>

KÜLTÜR-SANAT

Uçan Süpürge’den “kötülük”e yolculuk

Cosmotur`ün Medya Sponsoru olarak destek verdiği, 13. Uçan Süpürge Uluslararası Kadın Filmleri Festivali için geri sayım başladı.
 
   
 
 
     

6-13 Mayıs tarihleri arasında Ankara’da düzenlenecek 13. Uçan Süpürge Uluslararası Kadın Filmleri Festivali için geri sayım başladı. Bu sene Festival, “Kötülük” temasıyla yola çıkıyor ve kadınlara atfedilen kötülüğün hem hayatta hem de sinemada nasıl karşılık bulduğunu sorguluyor.

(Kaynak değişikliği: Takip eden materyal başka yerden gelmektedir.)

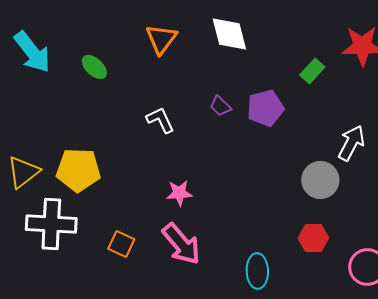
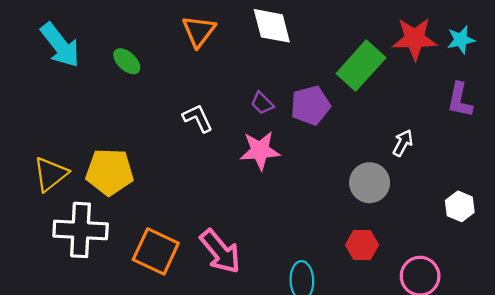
green rectangle: (312, 71) -> (361, 66), size x1.8
white arrow: (351, 143) -> (403, 143), size x0.7
pink star: (179, 193) -> (260, 150), moved, size x1.4
orange square: (121, 244) -> (156, 251), size x1.6

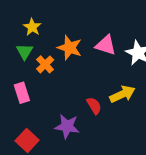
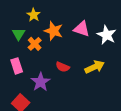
yellow star: (32, 27) -> (34, 15), moved
red semicircle: (94, 106) -> (63, 67), moved, turned 144
purple star: (67, 126) -> (41, 82), moved, turned 30

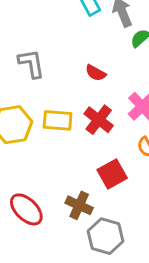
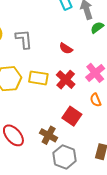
red square: (112, 174) -> (72, 116), turned -30

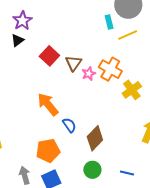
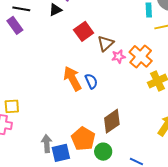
blue semicircle: (69, 125) -> (91, 81), moved
orange pentagon: (48, 151) -> (83, 139), moved, turned 30
gray arrow: (25, 175) -> (47, 144), moved

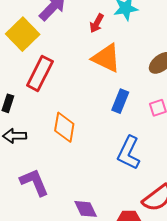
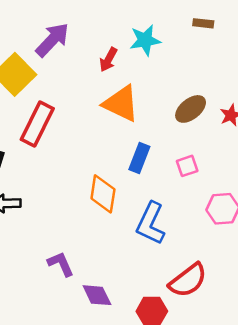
orange diamond: (64, 127) -> (103, 194), moved
purple L-shape: (34, 182) -> (61, 264), moved, size x0.7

T.C. Kültür ve Turizm Bakanlığı, Başbakanlık Tanıtma Fonu, Çankaya Belediyesi, Bosfor ve Ströer Kentvizyon’un katkılarıyla düzenlenen 13. Uçan Süpürge Uluslararası Kadın Filmleri Festivali, 6-13 Mayıs 2010 tarihleri arasında Ankara’da gerçekleşecek.

Festival, bu sene Almanya’dan Yeni Zelanda’ya, Meksika’dan Filistin’e 28 ülkeden, 95 yönetmenin toplam 100 filmini sinemaseverlerle buluşturacak.

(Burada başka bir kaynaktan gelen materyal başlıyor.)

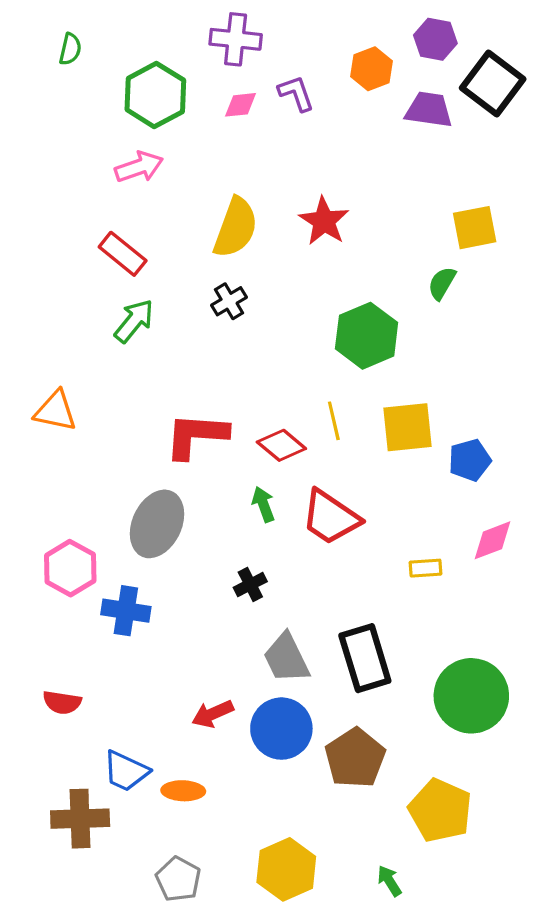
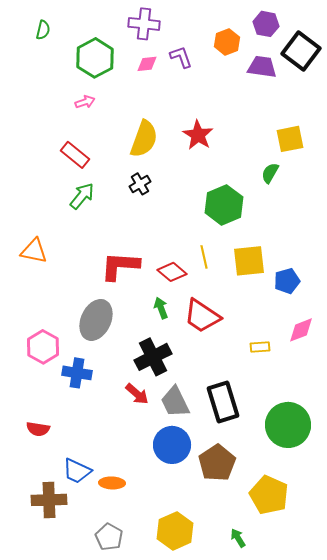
pink arrow: (139, 167) -> (85, 102), size x0.7
black cross: (250, 584) -> (153, 357), size x1.8
red arrow: (213, 714) -> (137, 394), moved, turned -115

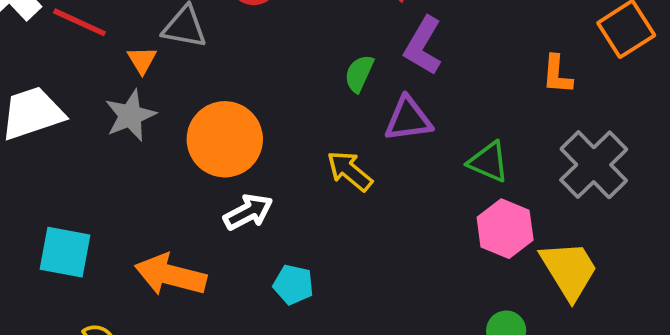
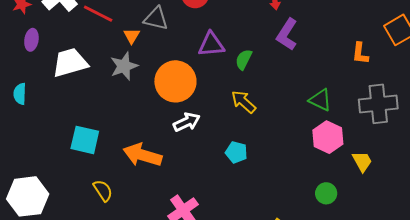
green semicircle: (359, 73) -> (244, 59), moved
purple triangle: (408, 119) -> (211, 44), moved
gray cross: (594, 165) -> (378, 104), turned 36
yellow trapezoid: (569, 270) -> (362, 161), size x0.6
cyan pentagon: (293, 285) -> (236, 152), moved

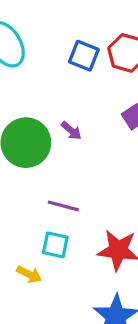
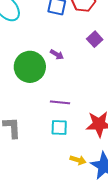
yellow arrow: (29, 274) -> (78, 160), moved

13. yaşını kutlayan Festivalin teması; “Kötülük”. Bu sene Festival, kadınlara atfedilen kötülüğün hem hayatta hem de sinemada nasıl karşılık bulduğunu sorgulayacak.

AÇILIŞ TÖRENİ 6 MAYIS’TA

13. Uçan Süpürge Uluslararası Kadın Filmleri Festivali, 6 Mayıs Perşembe akşamı Devlet Opera ve Balesi’nde (Büyük Tiyatro) yapılacak Açılış Töreni ile başlayacak. Ebru Özkan, Feray Darıcı, Sezin Akbaşoğulları ve Taner Rumeli’nin sunuculuğunu yapacağı gecede “Uçan Süpürge Onur Ödülü” ve “Bilge Olgaç Başarı Ödülü” sahiplerine sunulacak.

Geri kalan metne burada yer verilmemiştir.